[Dataset entries]
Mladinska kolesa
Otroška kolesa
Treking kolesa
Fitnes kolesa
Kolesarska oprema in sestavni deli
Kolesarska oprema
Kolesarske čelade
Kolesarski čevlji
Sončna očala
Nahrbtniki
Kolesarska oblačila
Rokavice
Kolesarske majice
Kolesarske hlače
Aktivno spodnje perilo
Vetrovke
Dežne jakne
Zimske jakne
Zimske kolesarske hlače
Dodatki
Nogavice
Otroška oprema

### [WHAT NEEDS TO BE DONE]
Return the entries above word for word.

### [WORKED SOLUTION]
Mladinska kolesa
Otroška kolesa
Treking kolesa
Fitnes kolesa
Kolesarska oprema in sestavni deli
Kolesarska oprema
Kolesarske čelade
Kolesarski čevlji
Sončna očala
Nahrbtniki
Kolesarska oblačila
Rokavice
Kolesarske majice
Kolesarske hlače
Aktivno spodnje perilo
Vetrovke
Dežne jakne
Zimske jakne
Zimske kolesarske hlače
Dodatki
Nogavice
Otroška oprema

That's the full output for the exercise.